Complete step-by-step answer:
We are given that the value of cos at \[\cos {{50}^{\circ }}{{18}^{'}}\] is 0.6388.
\[\cos {{50}^{\circ }}{{18}^{'}}=0.6388\]
Also, we have that cos at \[\cos {{50}^{\circ }}{{42}^{'}}\] is 0.6334.
\[\cos {{50}^{\circ }}{{42}^{'}}=0.6334\]
We will now calculate the difference of the angle. So, the difference of \[{{50}^{\circ }}{{18}^{'}}\] and \[{{50}^{\circ }}{{42}^{'}}\] is
\[{{50}^{\circ }}{{42}^{'}}-{{50}^{\circ }}{{18}^{'}}={{24}^{'}}\]
Now we will look for the difference in the value of cos of these angles.
\[{{50}^{\circ }}{{42}^{'}}-{{50}^{\circ }}{{18}^{'}}\]
\[\Rightarrow 0.6388-0.6334=0.0054\]
We get the difference in the value of cos of angles as 0.0054.
Hence we have got that for 24’ difference of angle, cos differ by 0.0054.
\[\Rightarrow {{24}^{'}}=0.0054\]
Now using the unitary method, we get,
\[{{1}^{'}}=\dfrac{0.0054}{24}\]
\[\Rightarrow {{1}^{'}}=0.000225\]
As \[\cos {{50}^{\circ }}{{18}^{'}}\] and \[\cos {{50}^{\circ }}{{20}^{'}}\] differ by 2’. So, we get,
\[{{2}^{'}}=0.000225\times 2\]
\[\Rightarrow {{2}^{'}}=0.00045\]
\[\Rightarrow {{2}^{'}}\cong 0.0005\]
Now we subtract this value from \[\cos {{50}^{\circ }}{{18}^{'}}\] to get the required solution.
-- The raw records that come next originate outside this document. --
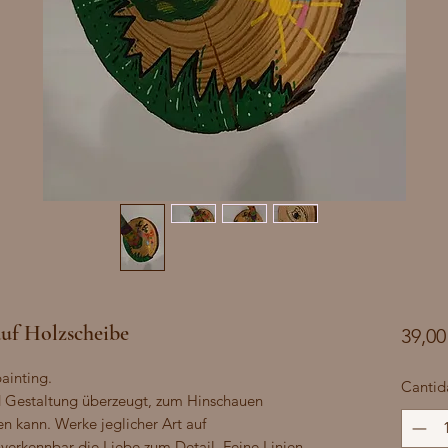
uf Holzscheibe
39,00
inting.

Cantid
nd Gestaltung überzeugt, zum Hinschauen 
n kann. Werke jeglicher Art auf 
verkennbar die Liebe zum Detail. Feine Linien,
\[\cos {{50}^{\circ }}{{20}^{'}}=\cos {{50}^{\circ }}{{18}^{'}}-0.0005\]
\[\Rightarrow \cos {{50}^{\circ }}{{20}^{'}}=0.6388-0.0005\]
\[\Rightarrow \cos {{50}^{\circ }}{{20}^{'}}=0.6383\]
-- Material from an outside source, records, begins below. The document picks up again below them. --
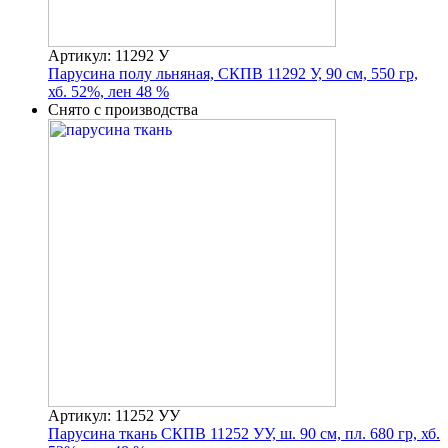
Артикул: 11292 У
Парусина полу льняная, СКПВ 11292 У, 90 см, 550 гр,
хб. 52%, лен 48 %
Снято с производства
Артикул: 11252 УУ
Парусина ткань СКПВ 11252 УУ, ш. 90 см, пл. 680 гр, хб.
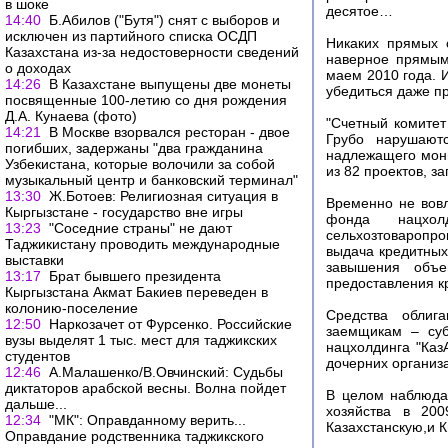
в шоке
десятое…
14:40
Б.Абилов ("Бутя") снят с выборов и
исключен из партийного списка ОСДП
Никаких прямых 
Казахстана из-за недостоверности сведений
наверное прямым
о доходах
маем 2010 года. 
14:26
В Казахстане выпущены две монеты
убедиться даже п
посвященные 100-летию со дня рождения
Д.А. Кунаева (фото)
"Счетный комитет
14:21
В Москве взорвался ресторан - двое
Грубо нарушаютс
погибших, задержаны "два гражданина
надлежащего мони
Узбекистана, которые волочили за собой
из 82 проектов, з
музыкальный центр и банковский терминал"
13:30
Ж.Ботоев: Религиозная ситуация в
Временно не вов
Кыргызстане - государство вне игры
фонда нацхо
13:23
"Соседние страны" не дают
сельхозтоваропро
Таджикистану проводить международные
выдача кредитных
выставки
завышения объе
13:17
Брат бывшего президента
предоставления 
Кыргызстана Акмат Бакиев переведен в
колонию-поселение
Средства облиг
12:50
Наркозачет от Фурсенко. Российские
заемщикам – суб
вузы выделят 1 тыс. мест для таджикских
нацхолдинга "Каз
студентов
дочерних организа
12:46
А.Малашенко/В.Овчинский: Судьбы
диктаторов арабской весны. Волна пойдет
В целом наблюда
дальше...
хозяйства в 20
12:34
"МК": Оправданному верить...
Казахстанскую,и 
Оправдание родственника таджикского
So, we get \[\cos {{50}^{\circ }}{{20}^{'}}\] as 0.6383.
We check from the options and see that the nearest value is 0.6361.
Hence, the option (c) is the right answer.
Note: We can also use an alternate method. We know that from 0 to \[{{90}^{\circ }}\] the value of cos decreases with an increase of angle as \[\cos {{50}^{\circ }}{{20}^{'}}\] lie between \[\cos {{50}^{\circ }}{{18}^{'}}\] and \[\cos {{50}^{\circ }}{{42}^{'}}.\] So, the value of \[\cos {{50}^{\circ }}{{20}^{'}}\] will lie between these values only. So, options (a), (b) and (d) are all values that are either greater than or less than the value of \[\cos {{50}^{\circ }}{{18}^{'}}\] and \[\cos {{50}^{\circ }}{{42}^{'}}.\] So, the right option is (c). 0.6361.